Spyridonos Panagiota, Gaitanis Georgios, Likas Aristidis, Seretis Konstantinos, Moschovos Vasileios, Feldmeyer Laurence, Heidemeyer Kristine, Zampeta Athanasia, Bassukas Ioannis D
Department of Medical Physics, Faculty of Medicine, School of Health Sciences, University of Ioannina, 45110 Ioannina, Greece.
Department of Skin and Venereal Diseases, Faculty of Medicine, School of Health Sciences, University of Ioannina, 45110 Ioannina, Greece.
Cancers (Basel). 2023 Jul 8;15(14):3539. doi: 10.3390/cancers15143539.
Efficient management of basal cell carcinomas (BCC) requires reliable assessments of both tumors and post-treatment scars. We aimed to estimate image similarity metrics that account for BCC's perceptual color and texture deviation from perilesional skin. In total, 176 clinical photographs of BCC were assessed by six physicians using a visual deviation scale. Internal consistency and inter-rater agreement were estimated using Cronbach's α, weighted Gwet's AC2, and quadratic Cohen's kappa. The mean visual scores were used to validate a range of similarity metrics employing different color spaces, distances, and image embeddings from a pre-trained VGG16 neural network. The calculated similarities were transformed into discrete values using ordinal logistic regression models.
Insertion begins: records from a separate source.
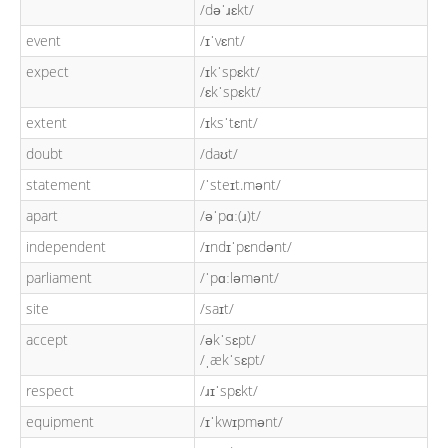
/dəˈɹɛkt/
event
/ɪˈvɛnt/
expect
/ɪkˈspɛkt/
/ɛkˈspɛkt/
extent
/ɪksˈtɛnt/
doubt
/daʊt/
statement
/ˈsteɪt.mənt/
apart
/əˈpɑː(ɹ)t/
independent
/ɪndɪˈpɛndənt/
parliament
/ˈpɑːləmənt/
site
/saɪt/
accept
/əkˈsɛpt/
/ˌækˈsɛpt/
respect
/ɹɪˈspɛkt/
equipment
/ɪˈkwɪpmənt/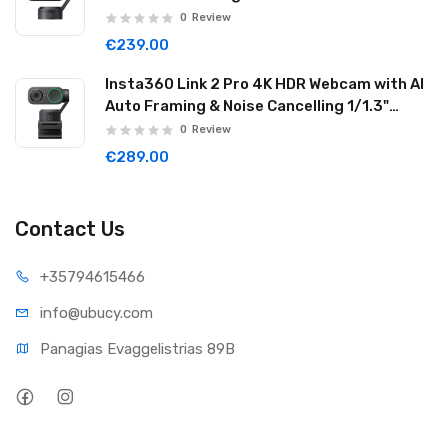
Reduction Graphite Black LINK201
0
Review
€239.00
Insta360 Link 2 Pro 4K HDR Webcam with AI
Auto Framing & Noise Cancelling 1/1.3"
Sensor 2-axis Gimbal Dual Mode Mic
0
Review
Graphite Black LINK2PRO01
€289.00
Contact Us
+35794
615466
info@ub
ucy.com
Panagias Evaggelistrias 89B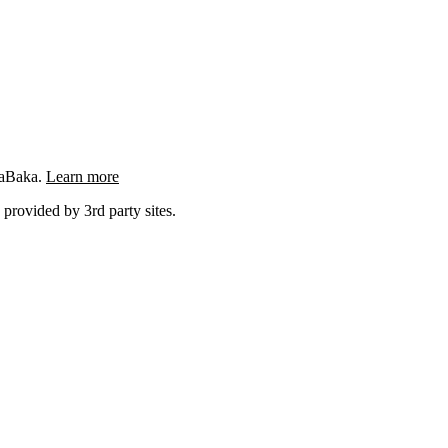
ngaBaka.
Learn more
 provided by 3rd party sites.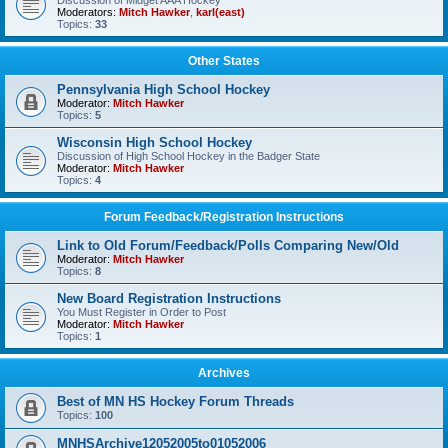
Discussion of Midget AAA Hockey
Moderators:
Mitch Hawker
,
karl(east)
Topics:
33
Other States
Pennsylvania High School Hockey
Moderator:
Mitch Hawker
Topics:
5
Wisconsin High School Hockey
Discussion of High School Hockey in the Badger State
Moderator:
Mitch Hawker
Topics:
4
Forum Feedback/Registration Instructions
Link to Old Forum/Feedback/Polls Comparing New/Old
Moderator:
Mitch Hawker
Topics:
8
New Board Registration Instructions
You Must Register in Order to Post
Moderator:
Mitch Hawker
Topics:
1
Archives
Best of MN HS Hockey Forum Threads
Topics:
100
MNHSArchive12052005to01052006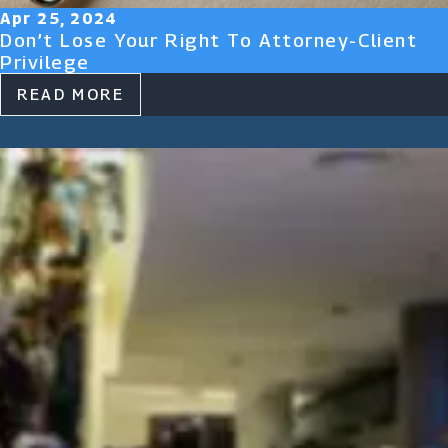
Apr 25, 2024
Don’t Lose Your Right To Attorney-Client
Privilege
READ MORE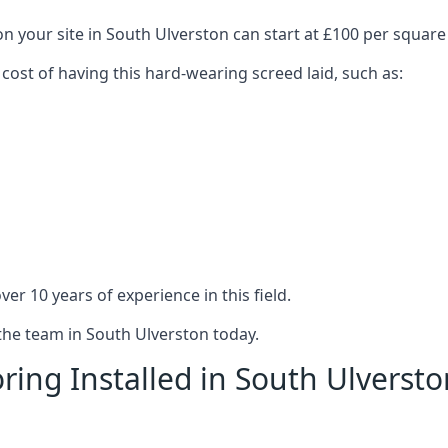
on your site in South Ulverston can start at £100 per square
 cost of having this hard-wearing screed laid, such as:
er 10 years of experience in this field.
 the team in South Ulverston today.
ring Installed in South Ulversto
The Bray-Curtis distance in the YIQ color model and rectified embeddings from the 'fc6' layer minimized the mean squared error and demonstrated strong performance in representing perceptual similarities. Box plot analysis and the Wilcoxon rank-sum test were used to visualize and compare the levels of agreement, conducted on a random validation round between the two groups: 'Human-System' and 'Human-Human.' The proposed metrics were comparable in terms of internal consistency and agreement with human raters. The findings suggest that the proposed metrics offer a robust and cost-effective approach to monitoring BCC treatment outcomes in clinical settings.
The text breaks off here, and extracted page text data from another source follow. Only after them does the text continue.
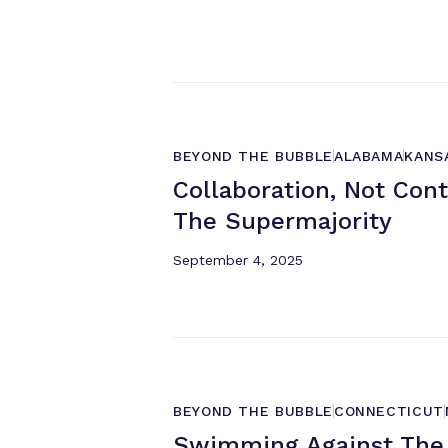
BEYOND THE BUBBLE
ALABAMA
KANS
Collaboration, Not Con
The Supermajority
September 4, 2025
BEYOND THE BUBBLE
CONNECTICUT
Swimming Against The 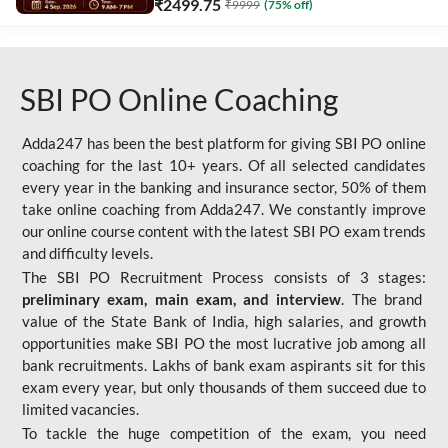
₹
2499.75
₹
9999
(
75
% off)
SBI PO Online Coaching
Adda247 has been the best platform for giving SBI PO online
coaching for the last 10+ years. Of all selected candidates
every year in the banking and insurance sector, 50% of them
take online coaching from Adda247. We constantly improve
our online course content with the latest SBI PO exam trends
and difficulty levels.
The SBI PO Recruitment Process consists of 3 stages:
preliminary exam, main exam, and interview
. The brand
value of the State Bank of India, high salaries, and growth
opportunities make SBI PO the most lucrative job among all
bank recruitments. Lakhs of bank exam aspirants sit for this
exam every year, but only thousands of them succeed due to
limited vacancies.
To tackle the huge competition of the exam, you need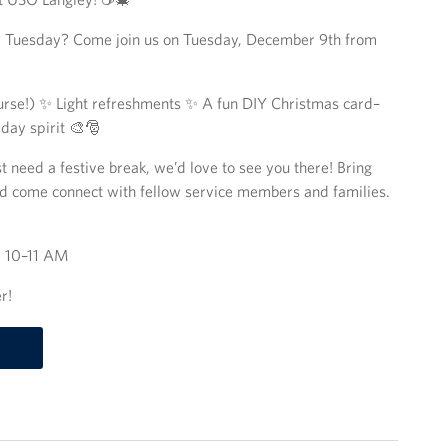
our Tuesday? Come join us on Tuesday, December 9th from
ourse!) ✨ Light refreshments ✨ A fun DIY Christmas card–
iday spirit 🎨🎅
t need a festive break, we’d love to see you there! Bring
and come connect with fellow service members and families.
⏰ 10–11 AM
r!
基底细胞癌(BCC)的有效管理需要对肿瘤和治疗后的疤痕进行可靠评估。我们旨在估计图像相似性指标,该指标考虑了BCC与病变周围皮肤在感知颜色和纹理上的偏差。共有176张BCC临床照片由六位医生使用视觉偏差量表进行评估。使用Cronbach's α、加权Gwet's AC2和二次Cohen's kappa估计内部一致性和评分者间一致性。平均视觉分数用于验证一系列使用不同颜色空间、距离和来自预训练VGG16神经网络的图像嵌入的相似性指标。使用序数逻辑回归模型将计算出的相似性转换为离散值。YIQ颜色模型中的Bray-Curtis距离和来自“fc6”层的校正嵌入使均方误差最小化,并在表示感知相似性方面表现出强大性能。箱线图分析和Wilcoxon秩和检验用于可视化和比较两组(“人类-系统”和“人类-人类”)在随机验证轮次中的一致性水平。所提出的指标在内部一致性和与人类评分者的一致性方面具有可比性。研究结果表明,所提出的指标为临床环境中监测BCC治疗结果提供了一种稳健且具有成本效益的方法。